Next week we will be packing the next batch of bourbon barrel aged maple syrup. The barrel being opened was hot packed on Dec. 21, 2017. That will be six months plus a week for the aging process.
While it got done late because of my health delays, the tubing has now been cleaned. It will be ready to go next season.
There is still loads of work to do before the 2019 season. Plans are to redesign the collection system at my leased woods. There I now have a vacuum tank (the full vacuum is put on the tank and that in turn pulls the sap to it) which is only safe to run a this vacuum tank at 20″ of vacuum, thus I use a control which holds it at 19″. If too much vacuum were put on the tank, the 1000 gal stainless tank could implode and render the tank useless and only good for scrap metal. The plan for next year is to add a piece of equipment called a releaser, releasers are good to full vacuum, or just under 30″. That releaser has 2 chambers, when one chamber fills up, the vacuum is switched to the second chamber and the first chamber dumps it’s sap into the storage tank. In order to do that I’ll need to fabricate a stand to hold the releaser a little above the top of the 1000 gal tank (it is almost 5’6″ in diameter) and put a collection tank under the releaser to catch the sap as it is dumped and then pipe it into the 1000 gal tank. By making those changes the pump I have will be able to give me 24-25″ of vacuum, and in time I could get a better pump and run at 27-28″ of vacuum. The main fact about vacuum on maple collection systems is that every inch of vacuum yields 5-7% more sap, without hurting the tree, and it is like compound interest, in that every added inch of vacuum gives that % above what is gotten at the 1″ less vacuum level. By going from 19″ to 24″ I could get from 27.6% more sap at the 5% rate and up to 40% more sap if I got the 7% /inch gain. My hope will be for 30% more, all off the same number of taps. Then additionally I plan to add up to 75 more taps, going from 675 up to about 750 at the lease. Around the sugarhouse I have 225 taps this year and plans are to add about 60-70 more there too. At those numbers both will be near or at maximum potential. Then the lease could support a better vacuum pump for another gain of 3-4″ more vacuum.

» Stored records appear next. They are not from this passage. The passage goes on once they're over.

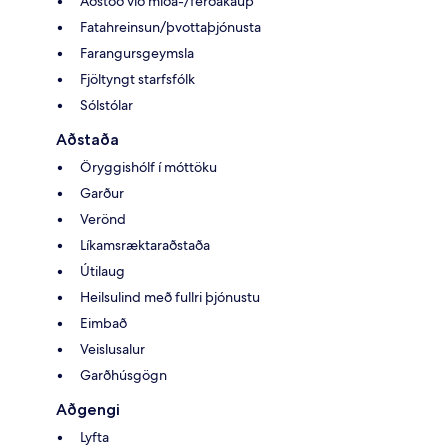
Aðstoð við miða-/ferðakaup
Fatahreinsun/þvottaþjónusta
Farangursgeymsla
Fjöltyngt starfsfólk
Sólstólar
Aðstaða
Öryggishólf í móttöku
Garður
Verönd
Líkamsræktaraðstaða
Útilaug
Heilsulind með fullri þjónustu
Eimbað
Veislusalur
Garðhúsgögn
Aðgengi
Lyfta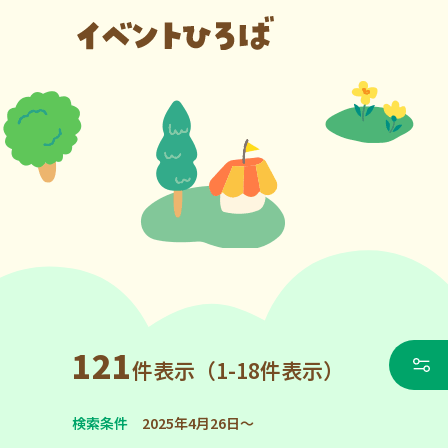
121
件表示（1-18件表示）
検索条件
2025年4月26日～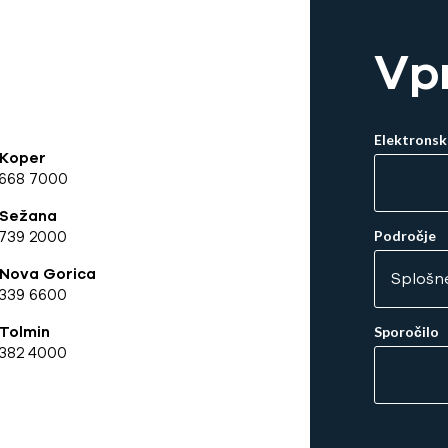
Vp
Elektronsk
 Koper
 668 7000
 Sežana
739 2000
Področje
 Nova Gorica
339 6600
Tolmin
Sporočilo
382 4000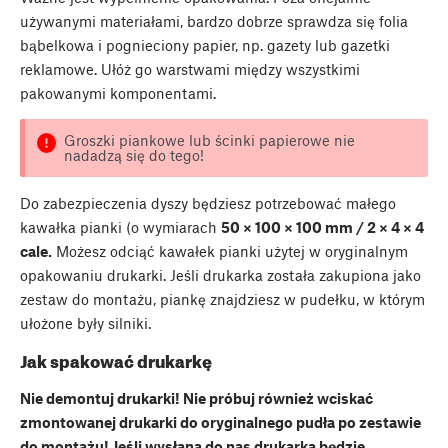
używanymi materiałami, bardzo dobrze sprawdza się folia
bąbelkowa i pognieciony papier, np. gazety lub gazetki
reklamowe. Ułóż go warstwami między wszystkimi
pakowanymi komponentami.
Groszki piankowe lub ścinki papierowe nie
nadadzą się do tego!
Do zabezpieczenia dyszy będziesz potrzebować małego
kawałka pianki (o wymiarach
50 × 100 × 100 mm / 2 × 4 × 4
cale.
Możesz odciąć kawałek pianki użytej w oryginalnym
opakowaniu drukarki. Jeśli drukarka została zakupiona jako
zestaw do montażu, piankę znajdziesz w pudełku, w którym
ułożone były silniki.
Jak spakować drukarkę
Nie demontuj drukarki! Nie próbuj również wciskać
zmontowanej drukarki do oryginalnego pudła po zestawie
do montażu! Jeśli wysłana do nas drukarka będzie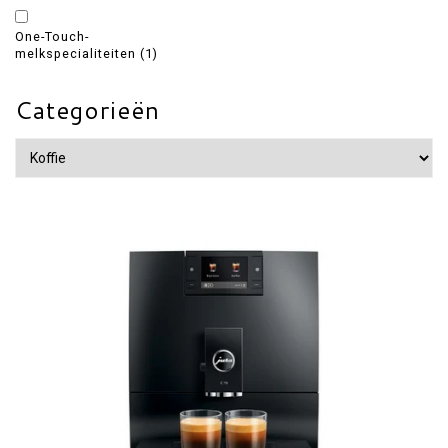
One-Touch-
melkspecialiteiten
(1)
Categorieën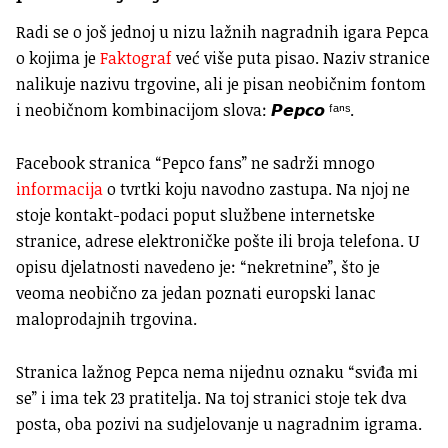
Radi se o još jednoj u nizu lažnih nagradnih igara Pepca
o kojima je
Faktograf
već više puta pisao. Naziv stranice
nalikuje nazivu trgovine, ali je pisan neobičnim fontom
i neobičnom kombinacijom slova: 𝙋𝙚𝙥𝙘𝙤 ᶠᵃⁿˢ.
Facebook stranica “Pepco fans” ne sadrži mnogo
informacija
o tvrtki koju navodno zastupa. Na njoj ne
stoje kontakt-podaci poput službene internetske
stranice, adrese elektroničke pošte ili broja telefona. U
opisu djelatnosti navedeno je: “nekretnine”, što je
veoma neobično za jedan poznati europski lanac
maloprodajnih trgovina.
Stranica lažnog Pepca nema nijednu oznaku “sviđa mi
se” i ima tek 23 pratitelja. Na toj stranici stoje tek dva
posta, oba pozivi na sudjelovanje u nagradnim igrama.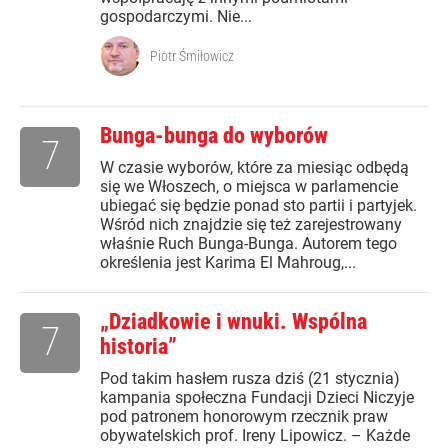
gospodarczymi. Nie...
Piotr Śmiłowicz
Bunga-bunga do wyborów
7
W czasie wyborów, które za miesiąc odbędą
się we Włoszech, o miejsca w parlamencie
ubiegać się będzie ponad sto partii i partyjek.
Wśród nich znajdzie się też zarejestrowany
właśnie Ruch Bunga-Bunga. Autorem tego
określenia jest Karima El Mahroug,...
„Dziadkowie i wnuki. Wspólna
7
historia”
Pod takim hasłem rusza dziś (21 stycznia)
kampania społeczna Fundacji Dzieci Niczyje
pod patronem honorowym rzecznik praw
obywatelskich prof. Ireny Lipowicz. – Każde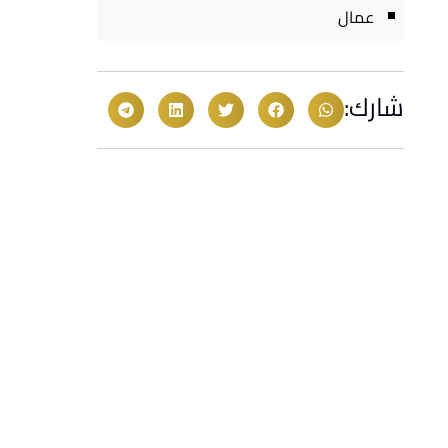
عمال
شارك: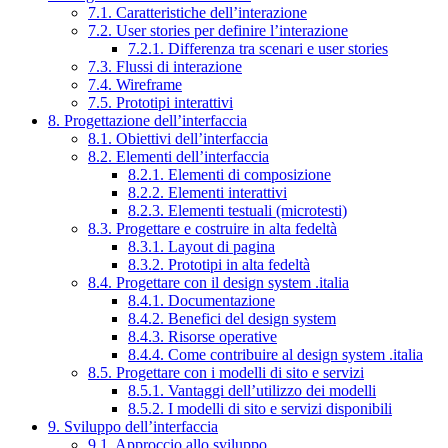
7.1. Caratteristiche dell’interazione
7.2. User stories per definire l’interazione
7.2.1. Differenza tra scenari e user stories
7.3. Flussi di interazione
7.4. Wireframe
7.5. Prototipi interattivi
8. Progettazione dell’interfaccia
8.1. Obiettivi dell’interfaccia
8.2. Elementi dell’interfaccia
8.2.1. Elementi di composizione
8.2.2. Elementi interattivi
8.2.3. Elementi testuali (microtesti)
8.3. Progettare e costruire in alta fedeltà
8.3.1. Layout di pagina
8.3.2. Prototipi in alta fedeltà
8.4. Progettare con il design system .italia
8.4.1. Documentazione
8.4.2. Benefici del design system
8.4.3. Risorse operative
8.4.4. Come contribuire al design system .italia
8.5. Progettare con i modelli di sito e servizi
8.5.1. Vantaggi dell’utilizzo dei modelli
8.5.2. I modelli di sito e servizi disponibili
9. Sviluppo dell’interfaccia
9.1. Approccio allo sviluppo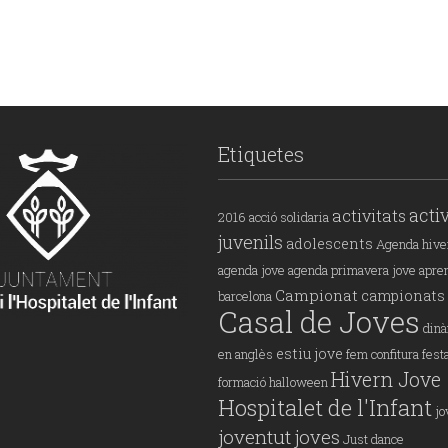
Etiquetes
activ
activitats
2016
acció solidaria
juvenils
adolescents
Agenda hive
agenda jove
agenda primavera jove
apre
Campionat
campionats
barcelona
Casal de Joves
din
estiu jove
en anglès
fem confitura
fest
Hivern Jove
formació
halloween
Hospitalet de l'Infant
jo
joventut
joves
Just dance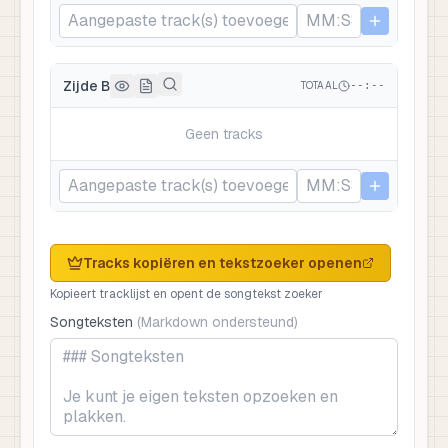
Zijde B
TOTAAL
--:--
Geen tracks
Tracks kopiëren en tekstzoeker openen
Kopieert tracklijst en opent de songtekst zoeker
Songteksten
(
Markdown ondersteund
)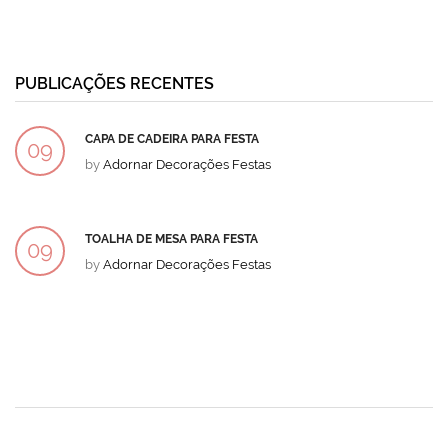
PUBLICAÇÕES RECENTES
CAPA DE CADEIRA PARA FESTA
09
by
Adornar Decorações Festas
DEZ
TOALHA DE MESA PARA FESTA
09
by
Adornar Decorações Festas
DEZ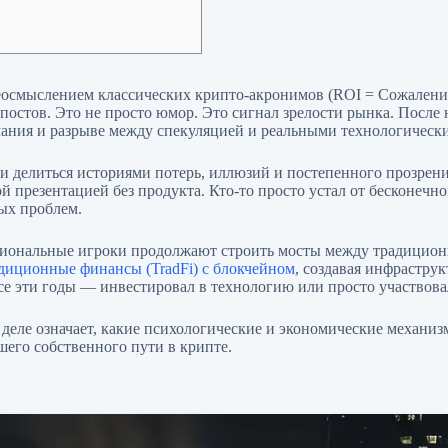
ереосмыслением классических крипто-акронимов (ROI = Сожален
постов. Это не просто юмор. Это сигнал зрелости рынка. После
мания и разрыве между спекуляцией и реальными технологичес
 делиться историями потерь, иллюзий и постепенного прозрения
ой презентацией без продукта. Кто-то просто устал от бесконеч
ых проблем.
уциональные игроки продолжают строить мосты между традицио
адиционные финансы (TradFi) с блокчейном
, создавая инфрастру
 все эти годы — инвестировал в технологию или просто участвов
м деле означает, какие психологические и экономические механиз
шего собственного пути в крипте.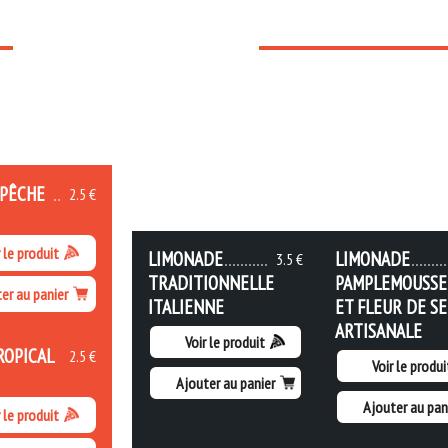
 PÊCHE
2.5 €
 le produit
LIMONADE
LIMONADE
3.5 €
TRADITIONNELLE
PAMPLEMOUSSE
er au panier
ITALIENNE
ET FLEUR DE SE
ARTISANALE
Voir le produit
ROPICAL
2.5 €
Voir le produi
Ajouter au panier
Ajouter au pan
 le produit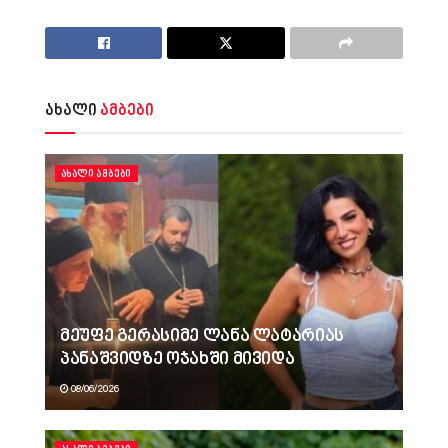
ახალი
ამბები
ᲐᲮᲐᲚᲘ ᲐᲛᲑᲔᲑᲘ
მეუფე გერასიმე ლანა ლატარიას
პანაშვიდზე ოჯახში მივიდა
08/06/2026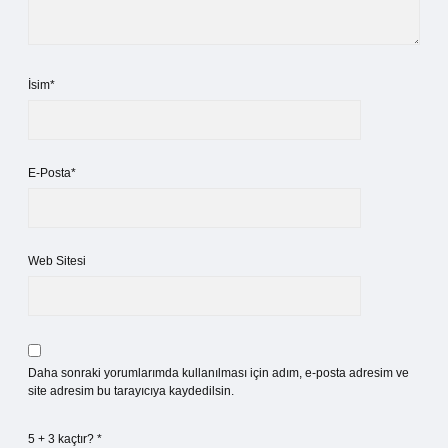
İsim*
E-Posta*
Web Sitesi
Daha sonraki yorumlarımda kullanılması için adım, e-posta adresim ve
site adresim bu tarayıcıya kaydedilsin.
5 + 3 kaçtır?
*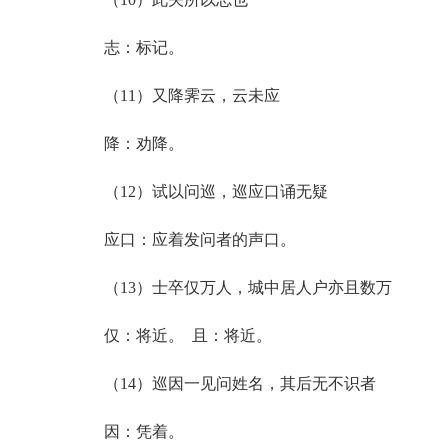
志：标记。
（11）又降霁云，云未应
降：劝降。
（12）试以问巡，巡应口诵无疑
应口：应着发问者的声口。
（13）士卒仅万人，城中居人户亦且数万
仅：将近。 且：将近。
（14）巡因一见问姓名，其后无不识者
因：凭着。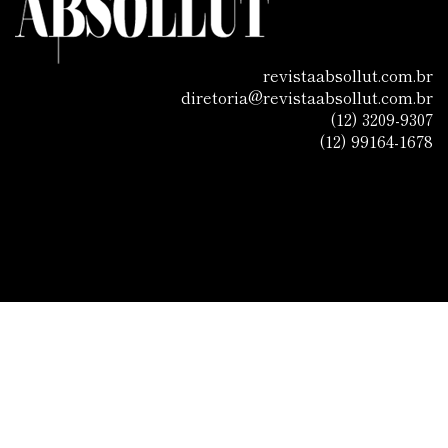
revistaabsollut.com.br
diretoria@revistaabsollut.com.br
(12) 3209-9307
(12) 99164-1678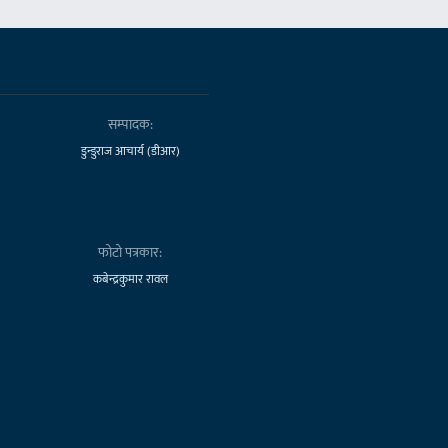
सम्पादक:
डुन्डुराज आचार्य (डीआर)
फोटो पत्रकार:
कबेन्द्रकुमार रावल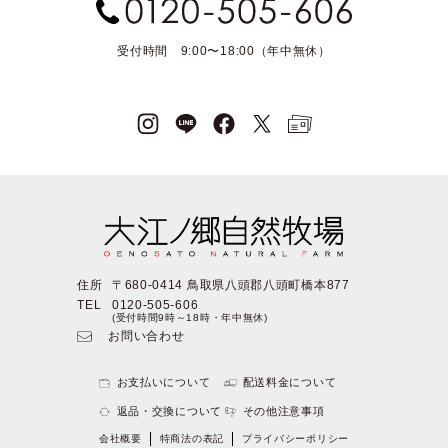
受付時間 9:00〜18:00（年中無休）
住所
〒680-0414 鳥取県八頭郡八頭町橋本877
TEL
0120-505-606
(受付時間9時～18時・年中無休)
お問い合わせ
お支払いについて
配送料金について
返品・交換について
その他注意事項
会社概要
特商法の表記
プライバシーポリシー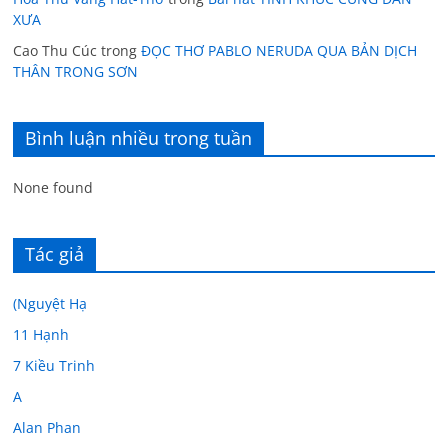
XƯA
Cao Thu Cúc
trong
ĐỌC THƠ PABLO NERUDA QUA BẢN DỊCH
THÂN TRONG SƠN
Bình luận nhiều trong tuần
None found
Tác giả
(Nguyệt Hạ
11 Hạnh
7 Kiều Trinh
A
Alan Phan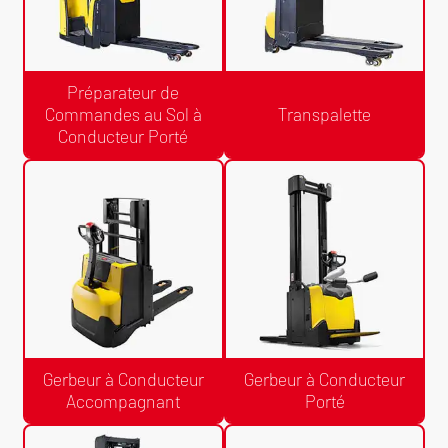
Préparateur de
Commandes au Sol à
Transpalette
Conducteur Porté
Devis Gratuit /24h
Devis Gratuit /24h
Préparateur de Commandes au
Transpalette
Sol à Conducteur Porté
Gerbeur à Conducteur
Gerbeur à Conducteur
Accompagnant
Porté
Devis Gratuit /24h
Devis Gratuit /24h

While I a few years ago had 1320 taps, that was on 2 leases but no taps around the sugarhouse. I since decided to sell one lease and just max out one lease while also putting vacuum on at the sugarhouse. Back before I got the second lease back in 2011, I had tapped around the sugarhouse, but since I had no vacuum pump there the sap had to run smaller gravity tubing systems and drive the tractor around to 7 collection tanks, pump the sap into a tank I carried on the back of the tractor and then haul it to the sugarhouse and pump it into the sap tanks there. Now, using vacuum, the sap all flows directly to one of two sap tanks at the sugarhouse. The pump I now have at the sugarhouse gives me 24-25″ of vacuum and even it I were to get up to 300 taps there the gain for a better pump would not justify the cost of such a pump, not enough tap potential.
I also need to saw some logs into lumber to build a loft in the shop. A few other things to build too, will discuss them later.